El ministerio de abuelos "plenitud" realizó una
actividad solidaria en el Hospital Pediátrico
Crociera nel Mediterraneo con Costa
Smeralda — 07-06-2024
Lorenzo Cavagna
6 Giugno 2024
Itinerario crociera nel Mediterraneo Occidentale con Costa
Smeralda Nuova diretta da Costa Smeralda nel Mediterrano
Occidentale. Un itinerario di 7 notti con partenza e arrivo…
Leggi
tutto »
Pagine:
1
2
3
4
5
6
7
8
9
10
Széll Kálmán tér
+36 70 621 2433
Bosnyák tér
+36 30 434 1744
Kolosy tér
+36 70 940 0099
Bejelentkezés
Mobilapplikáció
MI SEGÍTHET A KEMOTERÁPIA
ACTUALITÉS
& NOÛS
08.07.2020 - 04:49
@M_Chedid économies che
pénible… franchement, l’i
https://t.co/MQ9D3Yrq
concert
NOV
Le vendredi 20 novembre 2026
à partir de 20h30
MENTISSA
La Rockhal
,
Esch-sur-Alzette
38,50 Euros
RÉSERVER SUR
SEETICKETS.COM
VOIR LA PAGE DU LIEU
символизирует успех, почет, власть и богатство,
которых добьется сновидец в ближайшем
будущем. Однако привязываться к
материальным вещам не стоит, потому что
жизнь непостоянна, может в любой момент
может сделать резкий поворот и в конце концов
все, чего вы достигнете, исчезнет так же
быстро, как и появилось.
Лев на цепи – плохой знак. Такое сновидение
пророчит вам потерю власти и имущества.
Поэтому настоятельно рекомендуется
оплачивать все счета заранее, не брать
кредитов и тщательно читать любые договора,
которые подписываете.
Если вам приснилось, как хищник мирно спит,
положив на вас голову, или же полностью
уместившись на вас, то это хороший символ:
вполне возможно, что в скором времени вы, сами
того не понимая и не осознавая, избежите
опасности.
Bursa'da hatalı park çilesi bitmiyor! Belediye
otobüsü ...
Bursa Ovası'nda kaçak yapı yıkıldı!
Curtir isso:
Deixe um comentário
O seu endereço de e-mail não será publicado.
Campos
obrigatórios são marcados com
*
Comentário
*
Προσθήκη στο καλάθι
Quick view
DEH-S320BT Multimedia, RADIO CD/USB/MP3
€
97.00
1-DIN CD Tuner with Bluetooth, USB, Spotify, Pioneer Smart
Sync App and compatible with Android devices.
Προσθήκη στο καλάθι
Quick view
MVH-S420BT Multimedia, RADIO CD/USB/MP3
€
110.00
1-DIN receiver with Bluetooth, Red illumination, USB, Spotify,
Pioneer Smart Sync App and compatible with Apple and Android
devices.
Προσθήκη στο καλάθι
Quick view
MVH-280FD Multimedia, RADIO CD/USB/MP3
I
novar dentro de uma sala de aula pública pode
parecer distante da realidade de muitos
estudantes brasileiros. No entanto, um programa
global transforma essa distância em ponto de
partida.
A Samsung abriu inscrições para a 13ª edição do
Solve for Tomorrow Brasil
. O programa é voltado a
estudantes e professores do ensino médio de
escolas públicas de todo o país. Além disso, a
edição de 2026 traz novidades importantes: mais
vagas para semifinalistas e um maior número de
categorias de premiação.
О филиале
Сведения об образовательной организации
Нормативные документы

______________________________

Would you please copy the material above exactly, with nothing left out?

El ministerio de abuelos "plenitud" realizó una
actividad solidaria en el Hospital Pediátrico
Crociera nel Mediterraneo con Costa
Smeralda — 07-06-2024
Lorenzo Cavagna
6 Giugno 2024
Itinerario crociera nel Mediterraneo Occidentale con Costa
Smeralda Nuova diretta da Costa Smeralda nel Mediterrano
Occidentale. Un itinerario di 7 notti con partenza e arrivo…
Leggi
tutto »
Pagine:
1
2
3
4
5
6
7
8
9
10
Széll Kálmán tér
+36 70 621 2433
Bosnyák tér
+36 30 434 1744
Kolosy tér
+36 70 940 0099
Bejelentkezés
Mobilapplikáció
MI SEGÍTHET A KEMOTERÁPIA
ACTUALITÉS
& NOÛS
08.07.2020 - 04:49
@M_Chedid économies che
pénible… franchement, l’i
https://t.co/MQ9D3Yrq
concert
NOV
Le vendredi 20 novembre 2026
à partir de 20h30
MENTISSA
La Rockhal
,
Esch-sur-Alzette
38,50 Euros
RÉSERVER SUR
SEETICKETS.COM
VOIR LA PAGE DU LIEU
символизирует успех, почет, власть и богатство,
которых добьется сновидец в ближайшем
будущем. Однако привязываться к
материальным вещам не стоит, потому что
жизнь непостоянна, может в любой момент
может сделать резкий поворот и в конце концов
все, чего вы достигнете, исчезнет так же
быстро, как и появилось.
Лев на цепи – плохой знак. Такое сновидение
пророчит вам потерю власти и имущества.
Поэтому настоятельно рекомендуется
оплачивать все счета заранее, не брать
кредитов и тщательно читать любые договора,
которые подписываете.
Если вам приснилось, как хищник мирно спит,
положив на вас голову, или же полностью
уместившись на вас, то это хороший символ:
вполне возможно, что в скором времени вы, сами
того не понимая и не осознавая, избежите
опасности.
Bursa'da hatalı park çilesi bitmiyor! Belediye
otobüsü ...
Bursa Ovası'nda kaçak yapı yıkıldı!
Curtir isso:
Deixe um comentário
O seu endereço de e-mail não será publicado.
Campos
obrigatórios são marcados com
*
Comentário
*
Προσθήκη στο καλάθι
Quick view
DEH-S320BT Multimedia, RADIO CD/USB/MP3
€
97.00
1-DIN CD Tuner with Bluetooth, USB, Spotify, Pioneer Smart
Sync App and compatible with Android devices.
Προσθήκη στο καλάθι
Quick view
MVH-S420BT Multimedia, RADIO CD/USB/MP3
€
110.00
1-DIN receiver with Bluetooth, Red illumination, USB, Spotify,
Pioneer Smart Sync App and compatible with Apple and Android
devices.
Προσθήκη στο καλάθι
Quick view
MVH-280FD Multimedia, RADIO CD/USB/MP3
I
novar dentro de uma sala de aula pública pode
parecer distante da realidade de muitos
estudantes brasileiros. No entanto, um programa
global transforma essa distância em ponto de
partida.
A Samsung abriu inscrições para a 13ª edição do
Solve for Tomorrow Brasil
. O programa é voltado a
estudantes e professores do ensino médio de
escolas públicas de todo o país. Além disso, a
edição de 2026 traz novidades importantes: mais
vagas para semifinalistas e um maior número de
categorias de premiação.
О филиале
Сведения об образовательной организации
Нормативные документы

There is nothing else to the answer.